Le Congrès démocrate influe largement sur la stratégie américaine de sortie de conflit en Irak

Le Congrès démocrate accepte depuis novembre l'invitation constitutionnelle à lutter pour définir la politique étrangère américaine. Il a d'abord directement contraint l'administration républicaine par ses pouvoirs de législation. Il l'a ensuite indirectement influencée par ses pouvoirs de nomination. Il a finalement persuadé le président Bush de faire du Rapport Baker-Hamilton le fondement d'une nouvelle politique irakienne qui a vocation à forger un consensus bipartisan durable sur la stratégie de sortie de conflit en Irak.

Le Congrès démocrate a d'abord directement contraint l'administration républicaine par ses pouvoirs de législation. Certes, représentants et sénateurs ont in fine autorisé une allocation budgétaire de 100 milliards de dollars pour la conduite des opérations militaires en Irak et en Afghanistan. Les démocrates opposés au projet de loi – dont la présidente de la Chambre (Nancy Pelosi) et les principaux candidats à l'élection présidentielle (Hillary Clinton et Barack Obama) – ont échoué à insérer une date pour le retrait des forces américaines d'Irak. Mais le président Bush a dû concéder pour parvenir à un compromis de cohabitation et clore plus de trois mois de rivalités institutionnelles entre la Maison-Blanche et le Capitole. Il a accepté de: 1) conditionner les futurs soutiens au gouvernement irakien au franchissement d'étapes politiques, sécuritaires et économiques sur la voie de la réconciliation nationale, du progrès sécuritaire, de la bonne gouvernance et de la reconstruction économique; 2) commander un audit indépendant du gouvernement et des forces de sécurité irakiennes; 3) publier deux rapports (en juillet puis septembre) sur les progrès de sa stratégie en Irak. Surtout, la majorité démocrate a élargi le champ du débat en rendant l'option stratégique d'un calendrier pour le retrait politiquement acceptable.

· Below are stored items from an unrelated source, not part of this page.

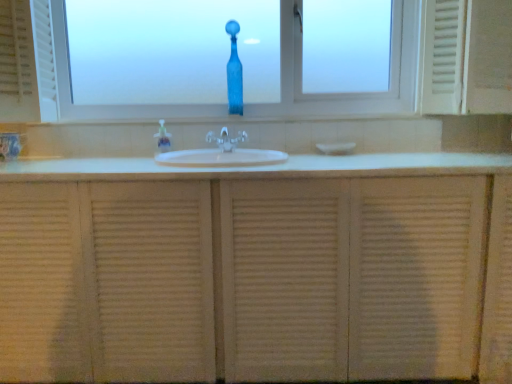 Question: Is white textured cabinet at center bigger than translucent plastic soap dispenser at center?

Choices:
 (A) no
 (B) yes

Answer: (B)

Question: Does white textured cabinet at center have a lesser height compared to translucent plastic soap dispenser at center?

Choices:
 (A) no
 (B) yes

Answer: (A)

Question: Is white textured cabinet at center looking in the opposite direction of translucent plastic soap dispenser at center?

Choices:
 (A) no
 (B) yes

Answer: (A)

Question: Is white textured cabinet at center aimed at translucent plastic soap dispenser at center?

Choices:
 (A) yes
 (B) no

Answer: (B)

Question: From a real-world perspective, is white textured cabinet at center below translucent plastic soap dispenser at center?

Choices:
 (A) no
 (B) yes

Answer: (B)

Question: From the image's perspective, relative to white ceramic sink at center, is transparent glass window at center above or below?

Choices:
 (A) below
 (B) above

Answer: (B)

Question: Looking at their shapes, would you say transparent glass window at center is wider or thinner than white ceramic sink at center?

Choices:
 (A) wide
 (B) thin

Answer: (B)

Question: Considering their positions, is transparent glass window at center located in front of or behind white ceramic sink at center?

Choices:
 (A) behind
 (B) front

Answer: (A)

Question: In terms of height, does transparent glass window at center look taller or shorter compared to white ceramic sink at center?

Choices:
 (A) tall
 (B) short

Answer: (A)

Question: Considering the positions of clear plastic faucet at center and blue glass vase at center in the image, is clear plastic faucet at center taller or shorter than blue glass vase at center?

Choices:
 (A) tall
 (B) short

Answer: (B)

Question: In terms of width, does clear plastic faucet at center look wider or thinner when compared to blue glass vase at center?

Choices:
 (A) thin
 (B) wide

Answer: (B)

Question: Considering the positions of clear plastic faucet at center and blue glass vase at center in the image, is clear plastic faucet at center bigger or smaller than blue glass vase at center?

Choices:
 (A) small
 (B) big

Answer: (A)

Question: From the image's perspective, relative to blue glass vase at center, is clear plastic faucet at center above or below?

Choices:
 (A) below
 (B) above

Answer: (A)

Question: From their relative heights in the image, would you say white textured cabinet at center is taller or shorter than translucent plastic soap dispenser at center?

Choices:
 (A) short
 (B) tall

Answer: (B)

Question: From the image's perspective, is white textured cabinet at center positioned above or below translucent plastic soap dispenser at center?

Choices:
 (A) above
 (B) below

Answer: (B)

Le Congrès démocrate a ensuite indirectement influencé l'administration républicaine par ses pouvoirs de nomination. Le secrétaire à la Défense a dû renoncer à recommander au président de renommer l'actuel président du comité des chefs d'état-major pour un second mandat de deux ans car il anticipait que l'association du général Peter Pace au conflit irakien (depuis 2003 en tant que vice-président puis président du comité des chefs d'état-major) polariserait la procédure de confirmation du premier conseiller militaire présidentiel par le sénat sur l'enjeu de la (mauvaise) gestion de l'intervention extérieure. Robert Gates parachève ainsi le remaniement de l'équipe responsable de la politique irakienne. Seul demeure le président.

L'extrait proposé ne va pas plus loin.